Murdoch Mackenzie Survey
Shortly after the publication of Moll’s map, probably between 1745 and 1749, a survey of Orkney began which was to dominate Orkney maps for a century. This was the work of Murdoch Mackenzie. He was the first in Orkney to utilize a system of interlocking triangles to determine the location of prominent physical features and he provided an interesting exposition of his methods in the preface to his publication of the charts in a volume entitled “Orcades”.

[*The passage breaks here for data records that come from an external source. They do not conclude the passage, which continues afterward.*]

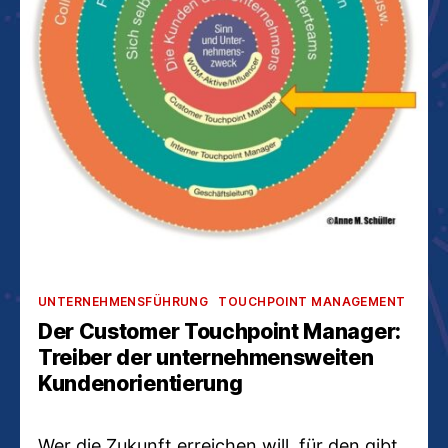
Kategorien
UNTERNEHMENSFÜHRUNG
TOUCHPOINT MANAGEMENT
Der Customer Touchpoint Manager:
Treiber der unternehmensweiten
Kundenorientierung
Wer die Zukunft erreichen will, für den gibt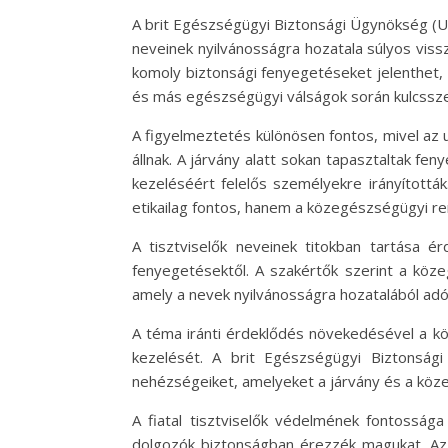
A brit Egészségügyi Biztonsági Ügynökség (UK 
neveinek nyilvánosságra hozatala súlyos viss
komoly biztonsági fenyegetéseket jelenthet
és más egészségügyi válságok során kulcssze
A figyelmeztetés különösen fontos, mivel az 
állnak. A járvány alatt sokan tapasztaltak fen
kezeléséért felelős személyekre irányított
etikailag fontos, hanem a közegészségügyi r
A tisztviselők neveinek titokban tartása 
fenyegetésektől. A szakértők szerint a köz
amely a nevek nyilvánosságra hozatalából adó
A téma iránti érdeklődés növekedésével a kö
kezelését. A brit Egészségügyi Biztonsá
nehézségeiket, amelyeket a járvány és a köz
A fiatal tisztviselők védelmének fontossá
dolgozók biztonságban érezzék magukat. Az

Much has been written about Mackenzie’s techniques both by his contemporaries and in subsequent academic studies but all agree that his survey of Orkney resulted in a dramatic improvement in the representation of the county. In this he was aided by both his own insight and the vagaries of nature. Thus he realized that he could utilize the freezing over of the “Loch of Stenhouse” (Harray Loch) to lay down his crucial initial baseline along the flat and unrestricted surface of the frozen loch. From this he was able to begin measuring a series of triangles starting with determining the angles to beacons built on top the surrounding hills. Thereafter, he developed a series of primary and secondary triangles covering the whole of Orkney. Finally he checked the accuracy of his survey by comparing measured latitudes and longitudes of Kirkwall and Brides Ness in North Ronaldsay with those computed by survey.
The improvement in the outline which he thus achieved is readily apparent from the error figures shown in Table 1. Fig 4 gives an indication of where residual errors remained. Notable among these is a marked displacement of Copinsay towards the NNE of its true position. This is reflected in many maps published from1750 until the appearance of an accurate Admiralty chart of Orkney a century later and is indicative of maps based on Mackenzie’s survey.
Fig. 4 Map by Mackenzie 1750.
The red lines join the true location of each point
to a square at its location on the antique map.